Can a team compete with a healthy Chris Kaman as its 4th best option? The hope is that the answer to that question is a resounding “yes”.
Fear: The Clippers are paying for potential, not production
At 27 years old, Kaman, alongside Baron Davis, represent the “middle aged” group of Clippers – not young guns, but certainly not veterans on their last legs either. Kaman and Baron’s futures are somewhat tied to each other, as both need to help make this team competitive quickly, lest they both be shipped out for .50 cents on the dollar. But how much patience should be exercised with an injury prone 7 year player? At what point does production need to replace potential? How many “now or never” moments can Kaman be presented with before it’s time to give up and write him off completely?

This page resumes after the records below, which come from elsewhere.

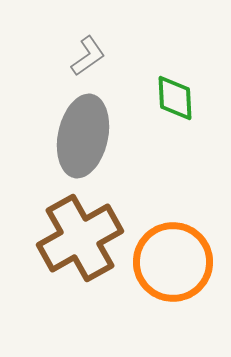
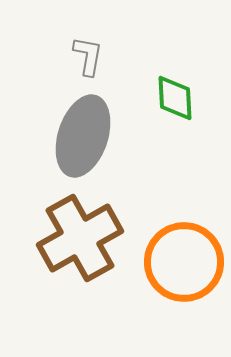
gray L-shape: rotated 45 degrees counterclockwise
gray ellipse: rotated 6 degrees clockwise
orange circle: moved 11 px right
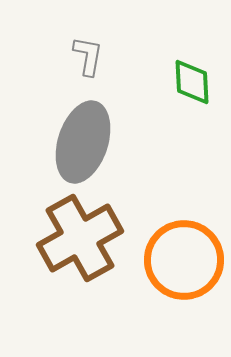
green diamond: moved 17 px right, 16 px up
gray ellipse: moved 6 px down
orange circle: moved 2 px up
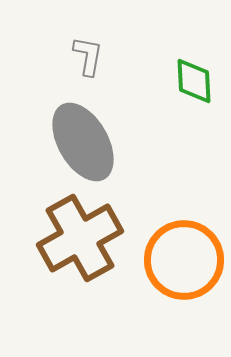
green diamond: moved 2 px right, 1 px up
gray ellipse: rotated 48 degrees counterclockwise
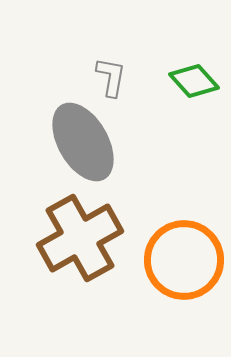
gray L-shape: moved 23 px right, 21 px down
green diamond: rotated 39 degrees counterclockwise
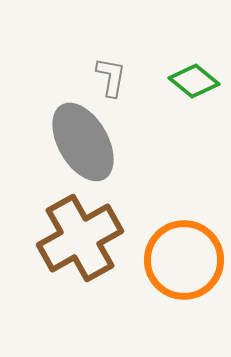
green diamond: rotated 9 degrees counterclockwise
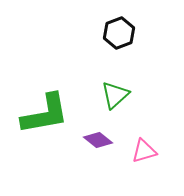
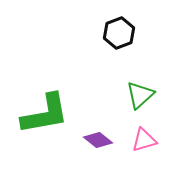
green triangle: moved 25 px right
pink triangle: moved 11 px up
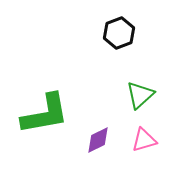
purple diamond: rotated 64 degrees counterclockwise
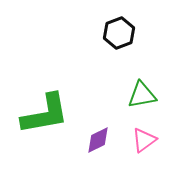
green triangle: moved 2 px right; rotated 32 degrees clockwise
pink triangle: rotated 20 degrees counterclockwise
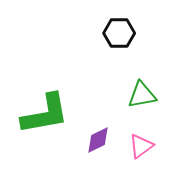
black hexagon: rotated 20 degrees clockwise
pink triangle: moved 3 px left, 6 px down
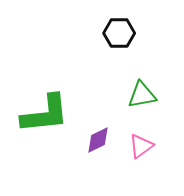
green L-shape: rotated 4 degrees clockwise
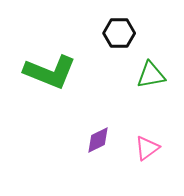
green triangle: moved 9 px right, 20 px up
green L-shape: moved 5 px right, 42 px up; rotated 28 degrees clockwise
pink triangle: moved 6 px right, 2 px down
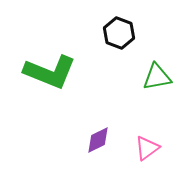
black hexagon: rotated 20 degrees clockwise
green triangle: moved 6 px right, 2 px down
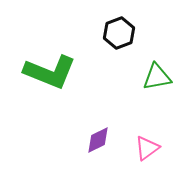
black hexagon: rotated 20 degrees clockwise
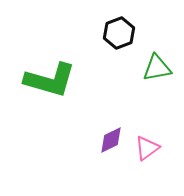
green L-shape: moved 8 px down; rotated 6 degrees counterclockwise
green triangle: moved 9 px up
purple diamond: moved 13 px right
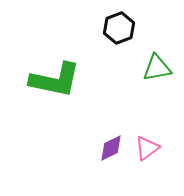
black hexagon: moved 5 px up
green L-shape: moved 5 px right; rotated 4 degrees counterclockwise
purple diamond: moved 8 px down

It’s pretty frightening to hitch playoff hopes on the stipulation that Kaman stays healthy. The added depth to the frontcourt provides some insurance, but it’s still hard to see the Clippers making a legitimate playoff push sans Kaman. He’s done everything he could to alleviate those injury concerns by showing up to camp in the best shape he’s been in years, but most people justifiably remain skeptical. Kaman is truly at the crossroads of his career, and needs now more than ever to prove that he’s worthy of the investment the Clippers made. Kaman has all the talent and has proven to be capable in the past, but his window of opportunity to prove it once more is quickly closing with DeAndre Jordan breathing down his neck and Blake Griffin siphoning minutes.
The hope: Kaman proves himself to be dependable by staying healthy.
The fear: Kaman will never actualize his full potential with the Clippers, or perhaps even worse, he’ll eventually actualize it elsewhere.